Situated transformations of women and gender relations in small-scale fisheries and communities in a globalized world

Type Article
Date 2019-12
Language English
Author(s) Frangoudes Katia1, Gerrard Siri2, Kleiber Danika3
Affiliation(s) 1 : Univ Brest, Ifremer, CNRS, UMR 6308, AMURE, IUEM, 29280 Plouzané, France
2 : Center for Women and Gender Research/Department of Social Sciences, UiT The Arctic, University of Norway, Postbox 6050 Langenes,, 9037 Tromsø, Norway
3 : ARC Centre of Excellence for Coral Reef Studies and WorldFish, James Cook University, Room 119, Building DB032, Townsville, QLD 4811, Australia
Source Maritime Studies (1872-7859) (Springer Science and Business Media LLC), 2019-12 , Vol. 18 , N. 3 , P. 241-248
DOI 10.1007/s40152-019-00159-w
WOS© Times Cited 22
Keyword(s) Women, Gender gap, Aquatic resources, Global coasts

The need to uncover, interrogate, and integrate women’s contributions to fisheries in research and development has never been clearer. As coastal and fisheries management continues to look to the Sustainable Development Goals and the Voluntary Guidelines for Securing Sustainable Small-Scale Fisheries in the context of Food Security and Poverty Eradication, as frameworks and mandates, gender equity and equality have become a central concern. To fill the still existing gap of documentation and theoretical engagement, in this thematic collection, we gather together voices from researchers and practitioners from around the world, with one overarching common approach of using a gender lens to examine the relationship between humans and aquatic resources. Drawing on Donna Haraway’s classic feminist concept of situated knowledges, we examine the many and varied approaches researchers are using to engage with the intersection of gender and fisheries.
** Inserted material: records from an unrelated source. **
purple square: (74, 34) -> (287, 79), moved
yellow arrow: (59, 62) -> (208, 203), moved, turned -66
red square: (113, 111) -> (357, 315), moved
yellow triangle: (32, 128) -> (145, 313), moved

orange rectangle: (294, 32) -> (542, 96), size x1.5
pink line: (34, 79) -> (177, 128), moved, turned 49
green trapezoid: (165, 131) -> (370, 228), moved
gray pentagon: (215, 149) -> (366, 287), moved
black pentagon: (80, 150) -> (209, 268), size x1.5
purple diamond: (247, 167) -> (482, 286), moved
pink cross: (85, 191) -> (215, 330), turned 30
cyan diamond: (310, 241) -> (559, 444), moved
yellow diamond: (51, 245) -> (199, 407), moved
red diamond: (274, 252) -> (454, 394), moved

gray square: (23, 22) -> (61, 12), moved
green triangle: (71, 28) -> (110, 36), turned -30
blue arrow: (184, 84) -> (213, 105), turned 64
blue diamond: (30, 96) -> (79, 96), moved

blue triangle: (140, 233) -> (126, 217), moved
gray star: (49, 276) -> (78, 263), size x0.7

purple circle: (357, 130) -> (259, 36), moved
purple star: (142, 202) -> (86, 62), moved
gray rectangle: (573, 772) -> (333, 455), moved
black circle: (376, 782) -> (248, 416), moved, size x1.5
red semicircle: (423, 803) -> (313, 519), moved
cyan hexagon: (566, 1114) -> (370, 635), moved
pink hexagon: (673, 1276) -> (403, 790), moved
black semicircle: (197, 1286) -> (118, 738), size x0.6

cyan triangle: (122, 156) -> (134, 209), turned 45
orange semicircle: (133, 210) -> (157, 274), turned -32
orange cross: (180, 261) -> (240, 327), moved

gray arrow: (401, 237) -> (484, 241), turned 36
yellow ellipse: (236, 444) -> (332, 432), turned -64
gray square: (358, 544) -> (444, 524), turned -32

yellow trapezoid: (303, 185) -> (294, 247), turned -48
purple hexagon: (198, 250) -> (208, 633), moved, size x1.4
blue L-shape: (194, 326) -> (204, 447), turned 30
Beginning and ending with two reviews that examine where gender and fisheries has come from, and where it is going, this thematic issue includes case studies from 10 countries, engaging in the topic at various scales (individual, household, national, institutional etc.), and using multiple methodological approaches. Taken together, these pieces explore the mechanism by which women’s contribution to fisheries are overlooked and provide direct evidence to contest the persistent invisibility of women in fishing, fisheries labor, and fisheries decision-making. Going beyond the evidence of women’s contributions, the authors go further to examine different coastal contexts, intersectional identities such as age, and explore gender transformative approaches to fisheries development.